[Source records]
------------------------------------------------------------------------

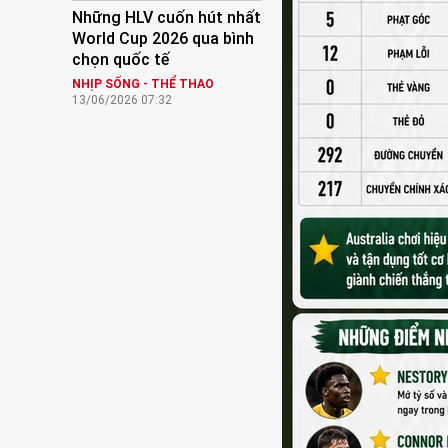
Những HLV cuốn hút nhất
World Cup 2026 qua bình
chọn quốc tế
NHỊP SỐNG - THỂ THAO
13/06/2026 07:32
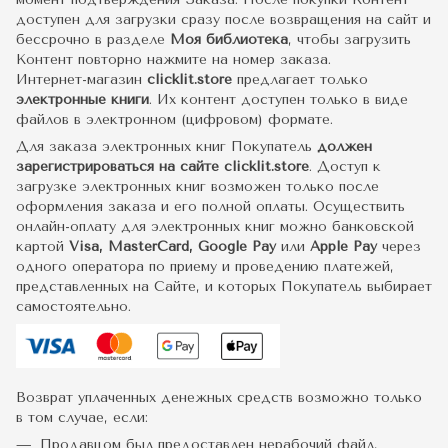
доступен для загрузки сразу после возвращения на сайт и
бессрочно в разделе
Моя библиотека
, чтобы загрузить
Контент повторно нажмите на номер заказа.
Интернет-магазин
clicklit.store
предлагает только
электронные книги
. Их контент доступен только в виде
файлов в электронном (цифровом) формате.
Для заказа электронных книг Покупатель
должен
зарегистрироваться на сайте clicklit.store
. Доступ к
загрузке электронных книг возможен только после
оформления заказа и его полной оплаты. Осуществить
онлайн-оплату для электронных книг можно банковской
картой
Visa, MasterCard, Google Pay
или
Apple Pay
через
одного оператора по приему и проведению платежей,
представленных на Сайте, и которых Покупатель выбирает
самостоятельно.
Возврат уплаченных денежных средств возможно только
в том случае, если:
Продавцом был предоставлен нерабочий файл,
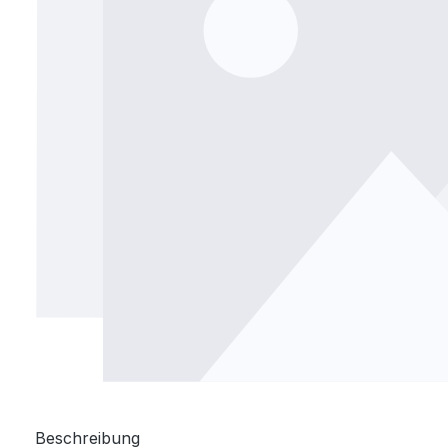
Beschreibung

------------------------------------------------------------------------

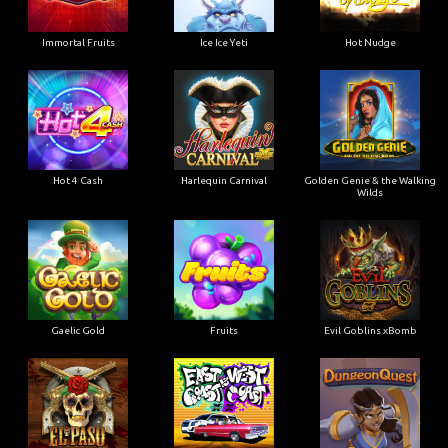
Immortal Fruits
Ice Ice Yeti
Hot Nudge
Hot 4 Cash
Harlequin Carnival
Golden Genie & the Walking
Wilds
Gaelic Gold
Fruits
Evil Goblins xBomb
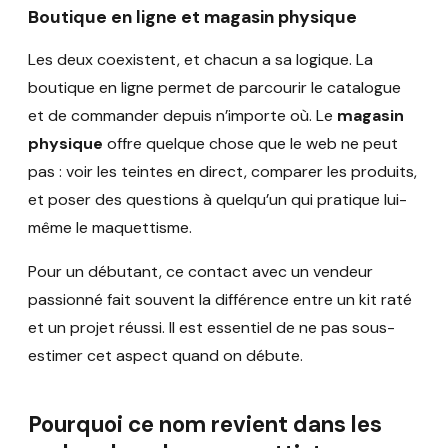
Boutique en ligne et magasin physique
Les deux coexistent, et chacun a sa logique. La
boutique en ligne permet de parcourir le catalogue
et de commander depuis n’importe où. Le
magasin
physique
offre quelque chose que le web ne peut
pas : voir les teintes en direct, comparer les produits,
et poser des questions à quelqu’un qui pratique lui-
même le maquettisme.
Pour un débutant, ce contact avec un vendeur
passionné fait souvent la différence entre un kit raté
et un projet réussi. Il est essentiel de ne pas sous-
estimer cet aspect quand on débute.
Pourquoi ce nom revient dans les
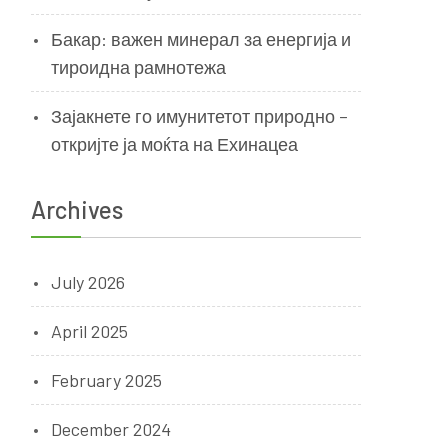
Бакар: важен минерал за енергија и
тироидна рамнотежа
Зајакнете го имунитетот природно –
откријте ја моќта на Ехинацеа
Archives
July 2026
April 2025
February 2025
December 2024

------------------------------------------------------------------------

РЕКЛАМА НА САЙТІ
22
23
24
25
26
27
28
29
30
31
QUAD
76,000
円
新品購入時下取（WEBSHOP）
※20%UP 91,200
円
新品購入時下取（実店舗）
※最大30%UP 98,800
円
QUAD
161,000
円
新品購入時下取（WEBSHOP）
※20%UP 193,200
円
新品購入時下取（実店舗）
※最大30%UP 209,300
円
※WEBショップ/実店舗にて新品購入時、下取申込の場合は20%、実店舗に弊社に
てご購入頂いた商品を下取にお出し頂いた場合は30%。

------------------------------------------------------------------------

> [Task description]:
Look over the data above and show each line that contains "только".

> [Solution for this task]:
предлагает только
. Их контент доступен только в виде
загрузке электронных книг возможен только после
Возврат уплаченных денежных средств возможно только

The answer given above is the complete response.